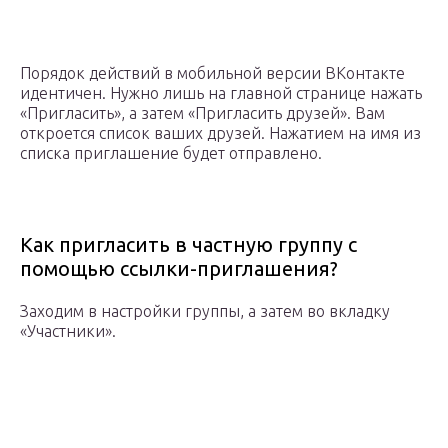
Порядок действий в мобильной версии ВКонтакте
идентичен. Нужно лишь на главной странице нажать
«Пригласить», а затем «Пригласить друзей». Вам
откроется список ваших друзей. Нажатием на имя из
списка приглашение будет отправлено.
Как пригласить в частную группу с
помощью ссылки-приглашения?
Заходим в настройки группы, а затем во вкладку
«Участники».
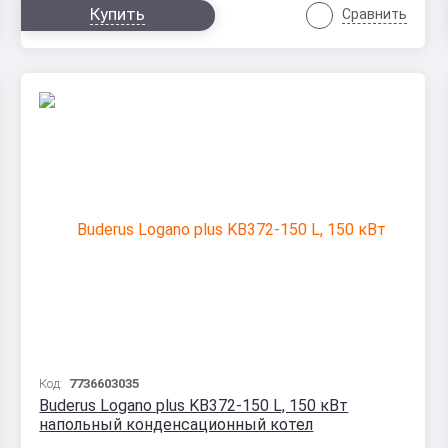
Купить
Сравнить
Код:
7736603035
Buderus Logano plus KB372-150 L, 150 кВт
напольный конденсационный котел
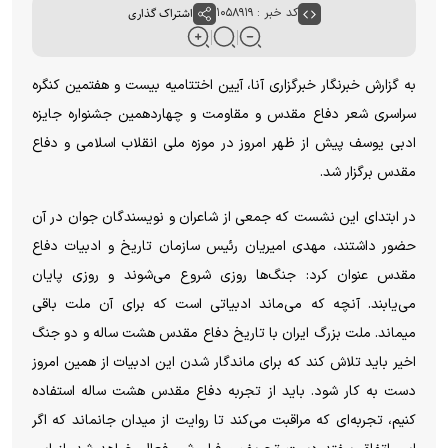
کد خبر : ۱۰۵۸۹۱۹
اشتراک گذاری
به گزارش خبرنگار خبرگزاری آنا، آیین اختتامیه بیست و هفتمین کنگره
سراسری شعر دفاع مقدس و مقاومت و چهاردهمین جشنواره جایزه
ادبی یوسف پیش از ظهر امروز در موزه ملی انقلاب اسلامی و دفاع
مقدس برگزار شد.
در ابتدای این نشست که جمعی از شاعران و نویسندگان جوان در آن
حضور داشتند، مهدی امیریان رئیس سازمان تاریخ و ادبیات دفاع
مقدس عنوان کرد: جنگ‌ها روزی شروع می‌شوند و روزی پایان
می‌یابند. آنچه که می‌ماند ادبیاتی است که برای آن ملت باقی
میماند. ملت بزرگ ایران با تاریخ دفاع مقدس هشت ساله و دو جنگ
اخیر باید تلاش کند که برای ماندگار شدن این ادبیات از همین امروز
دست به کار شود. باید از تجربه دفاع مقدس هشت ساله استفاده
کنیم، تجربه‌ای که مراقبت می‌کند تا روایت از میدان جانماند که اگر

════

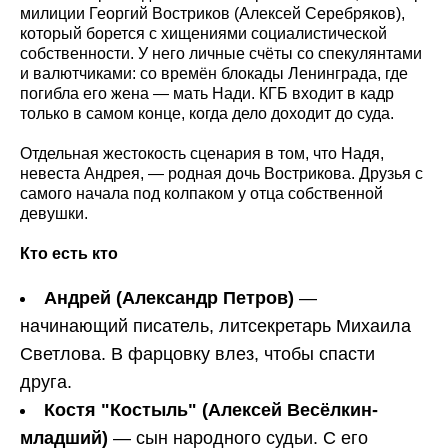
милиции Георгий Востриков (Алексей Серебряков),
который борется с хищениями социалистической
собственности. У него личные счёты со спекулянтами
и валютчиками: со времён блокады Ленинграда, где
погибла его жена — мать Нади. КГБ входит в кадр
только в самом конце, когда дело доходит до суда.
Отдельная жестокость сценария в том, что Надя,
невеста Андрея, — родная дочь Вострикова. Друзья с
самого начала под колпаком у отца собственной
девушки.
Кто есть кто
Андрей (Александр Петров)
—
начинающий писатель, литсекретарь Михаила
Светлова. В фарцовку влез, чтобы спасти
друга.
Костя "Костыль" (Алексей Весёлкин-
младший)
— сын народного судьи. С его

════

• _Goal of the exercise_: When the line with "می‌یابند. آنچه که" is reached in the data above, begin copying, and stop after the line with "کنیم، تجربه‌ای که"; copy each line exactly, both ends included.

• _Solution to the exercise_:
می‌یابند. آنچه که می‌ماند ادبیاتی است که برای آن ملت باقی
میماند. ملت بزرگ ایران با تاریخ دفاع مقدس هشت ساله و دو جنگ
اخیر باید تلاش کند که برای ماندگار شدن این ادبیات از همین امروز
دست به کار شود. باید از تجربه دفاع مقدس هشت ساله استفاده
کنیم، تجربه‌ای که مراقبت می‌کند تا روایت از میدان جانماند که اگر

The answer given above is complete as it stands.